Il secondo tempo scivola via con la stanchezza che presenta il conto dopo la mezza partita del giorno precedente. Salgono in cattedra soprattutto Rijkaard e Baresi, mentre Galli deve salvare su Mrkela il pallone del potenziale match-point all’ottantanovesimo. Il Milan non rinuncia ad attaccare e ha due occasioni con Gullit, su punizione, e ancora con Mannari, che di testa regala il pallone a Stojanovic. L’epilogo dei supplementari e dei successivi rigori diventa via via inevitabile. A cinque minuti dalla fine dei 120’, Sacchi richiama Mannari per gettare nella mischia Cappellini, classe 1971. L’idea del tecnico è di fargli tirare un rigore, magari il quarto.

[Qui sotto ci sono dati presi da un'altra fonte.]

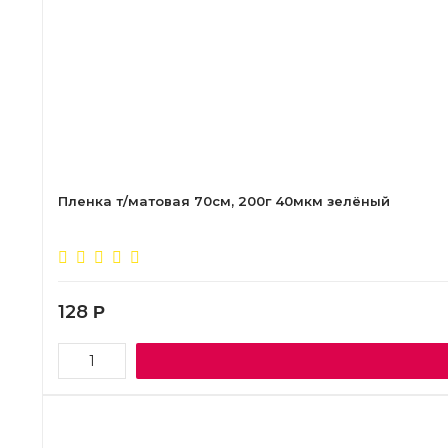
Пленка т/матовая 70см, 200г 40мкм зелёный
128
Р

Il primo della Stella Rossa lo calcia e lo segna, neanche a dirlo, Stojkovic. Nella lista del tecnico rossonero toccherebbe a van Basten. Non se la sente. «Si è fatto avanti Baresi», racconta Sacchi, e il capitano trasforma: «Ho chiuso gli occhi e mollato una gran botta, è andata bene». Prosinecki incrocia il destro rasoterra, Galli sfiora ma non basta. Esulta con la spensieratezza dei suoi 19 anni. Adesso sì, van Basten se la sente. Sotto i pantaloncini indossa un paio di pantaloni della tuta tagliati male, un oltraggio all’eleganza di cui si è fatto alfiere nel corso di tutta una vita. Spiazza Stojanovic, frenando al momento dell’impatto per aprire il piatto destro, 2-2. Savicevic si avvicina al dischetto con l’aria del condannato. Sceglie la soluzione centrale rasoterra, Galli ci mette i piedi. Il numero 10 del Milan è Evani, piazza la sfera, lascia che Stojanovic si distenda sulla sua sinistra per mettere il pallone dall’altra parte. Adesso è la volta di Mrkela: Galli smanaccia e sente il rumore della base del palo dopo quello delle sue mani. E adesso? Cappellini? Davvero?

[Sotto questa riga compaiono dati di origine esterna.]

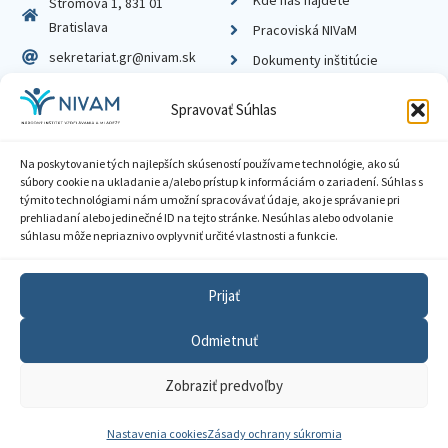
Stromová 1, 831 01
Bratislava
Pracoviská NIVaM
sekretariat.gr@nivam.sk
Dokumenty inštitúcie
IČO: 00164348
Knižnica
Spravovať Súhlas
DIČ: 2020798714
Na poskytovanie tých najlepších skúseností používame technológie, ako sú
súbory cookie na ukladanie a/alebo prístup k informáciám o zariadení. Súhlas s
týmito technológiami nám umožní spracovávať údaje, ako je správanie pri
prehliadaní alebo jedinečné ID na tejto stránke. Nesúhlas alebo odvolanie
Zásady ochrany súkromia
súhlasu môže nepriaznivo ovplyvniť určité vlastnosti a funkcie.
Vyhlásenie o prístupnosti
Prijať
Sprístupnenie informácií
Odmietnuť
Nastavenia cookies
Zobraziť predvoľby
GDPR
© 2026 Národný inštitút vzdelávania a mládeže
Nastavenia cookies
Zásady ochrany súkromia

No. «Quando ho visto che Cappellini stava per tirare il quarto rigore ho detto a Sacchi: mister, ci penso io, questo è un ragazzino», racconta Rijkaard a fine partita, con l’orgoglio di chi ha archiviato una pratica delicatissima. Tira una sassata, il pallone gli esce dal destro così forte che quando va a sbattere sul palo interno prima di aver gonfiato la rete rilascia un suono catturato dai microfoni di bordo campo. È un tonfo sordo e dolcissimo, quello che i tifosi del Milan appollaiati davanti alla TV sentono mentre Rijkaard corre con le braccia larghe e il sorriso più bello del mondo.
È una vittoria epica, che arriva proprio mentre su Belgrado sta scendendo, nuovamente la nebbia: a quel punto, però, non importa più a nessuno. Una nebbia che tornerà sempre, ogni volta che si parlerà di quel Milan meraviglioso, spunto formidabile per i detrattori dell’Arrigo nazionale.